PROMPT >>
Using the records below, find every line that includes "دفاع" and copy it.

PROVIDED INFORMATION >>
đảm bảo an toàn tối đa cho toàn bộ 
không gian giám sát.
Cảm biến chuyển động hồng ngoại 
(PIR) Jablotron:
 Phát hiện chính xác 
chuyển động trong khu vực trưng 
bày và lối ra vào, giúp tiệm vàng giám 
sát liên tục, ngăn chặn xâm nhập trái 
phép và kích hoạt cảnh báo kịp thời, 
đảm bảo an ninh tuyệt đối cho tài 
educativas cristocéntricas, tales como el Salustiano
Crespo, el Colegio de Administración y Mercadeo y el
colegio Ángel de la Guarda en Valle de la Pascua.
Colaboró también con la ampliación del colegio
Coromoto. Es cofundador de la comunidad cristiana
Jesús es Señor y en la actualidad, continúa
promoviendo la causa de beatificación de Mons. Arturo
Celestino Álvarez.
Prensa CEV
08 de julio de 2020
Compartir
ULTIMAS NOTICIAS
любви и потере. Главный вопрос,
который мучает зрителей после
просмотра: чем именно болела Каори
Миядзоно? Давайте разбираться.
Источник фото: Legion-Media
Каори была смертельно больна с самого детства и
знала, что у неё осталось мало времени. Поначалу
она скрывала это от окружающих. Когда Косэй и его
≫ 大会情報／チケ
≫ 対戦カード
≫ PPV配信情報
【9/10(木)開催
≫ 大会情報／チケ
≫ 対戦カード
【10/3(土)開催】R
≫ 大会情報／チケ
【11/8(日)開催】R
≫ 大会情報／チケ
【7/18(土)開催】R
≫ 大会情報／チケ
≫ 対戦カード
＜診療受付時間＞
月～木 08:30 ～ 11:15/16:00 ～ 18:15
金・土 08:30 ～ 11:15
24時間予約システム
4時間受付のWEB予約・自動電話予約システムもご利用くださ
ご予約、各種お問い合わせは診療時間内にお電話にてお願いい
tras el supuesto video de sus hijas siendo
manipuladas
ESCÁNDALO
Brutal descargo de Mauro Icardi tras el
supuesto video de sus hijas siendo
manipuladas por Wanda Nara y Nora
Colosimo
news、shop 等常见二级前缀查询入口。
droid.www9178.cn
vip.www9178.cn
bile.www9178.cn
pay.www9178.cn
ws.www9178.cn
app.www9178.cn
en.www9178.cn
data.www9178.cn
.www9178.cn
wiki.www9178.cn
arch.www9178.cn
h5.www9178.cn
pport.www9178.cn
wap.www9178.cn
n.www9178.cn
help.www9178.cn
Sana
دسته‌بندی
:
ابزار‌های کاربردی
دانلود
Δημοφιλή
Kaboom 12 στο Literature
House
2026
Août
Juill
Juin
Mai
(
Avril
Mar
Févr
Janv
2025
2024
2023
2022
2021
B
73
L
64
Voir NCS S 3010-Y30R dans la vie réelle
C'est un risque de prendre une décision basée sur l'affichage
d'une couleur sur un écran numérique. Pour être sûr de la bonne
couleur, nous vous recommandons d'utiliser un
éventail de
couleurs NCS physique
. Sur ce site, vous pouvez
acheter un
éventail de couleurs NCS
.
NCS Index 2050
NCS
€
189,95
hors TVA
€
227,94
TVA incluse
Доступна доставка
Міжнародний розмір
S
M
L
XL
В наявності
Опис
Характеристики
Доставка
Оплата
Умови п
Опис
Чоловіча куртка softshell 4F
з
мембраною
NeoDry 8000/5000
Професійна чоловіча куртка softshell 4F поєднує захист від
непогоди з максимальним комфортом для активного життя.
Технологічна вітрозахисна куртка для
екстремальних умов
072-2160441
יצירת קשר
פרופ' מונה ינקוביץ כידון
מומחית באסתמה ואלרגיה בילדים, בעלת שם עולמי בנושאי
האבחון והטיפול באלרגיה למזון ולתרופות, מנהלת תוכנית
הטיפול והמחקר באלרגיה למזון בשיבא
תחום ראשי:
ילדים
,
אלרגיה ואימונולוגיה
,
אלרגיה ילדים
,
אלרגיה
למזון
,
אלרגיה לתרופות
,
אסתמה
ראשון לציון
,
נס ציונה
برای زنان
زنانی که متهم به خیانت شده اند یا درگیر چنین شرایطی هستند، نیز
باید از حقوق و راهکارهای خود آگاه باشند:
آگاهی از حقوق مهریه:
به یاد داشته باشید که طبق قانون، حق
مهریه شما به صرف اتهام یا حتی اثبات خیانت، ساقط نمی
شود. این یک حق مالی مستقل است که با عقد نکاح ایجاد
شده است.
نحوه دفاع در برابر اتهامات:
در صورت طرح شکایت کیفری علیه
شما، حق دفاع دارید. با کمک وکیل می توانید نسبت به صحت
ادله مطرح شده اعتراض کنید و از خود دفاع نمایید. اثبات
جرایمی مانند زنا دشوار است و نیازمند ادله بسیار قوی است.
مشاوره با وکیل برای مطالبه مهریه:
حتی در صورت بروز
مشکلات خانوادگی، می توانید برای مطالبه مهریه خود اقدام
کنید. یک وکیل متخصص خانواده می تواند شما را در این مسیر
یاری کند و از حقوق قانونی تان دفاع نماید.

OUTPUT >>
نحوه دفاع در برابر اتهامات:
شما، حق دفاع دارید. با کمک وکیل می توانید نسبت به صحت
ادله مطرح شده اعتراض کنید و از خود دفاع نمایید. اثبات
یاری کند و از حقوق قانونی تان دفاع نماید.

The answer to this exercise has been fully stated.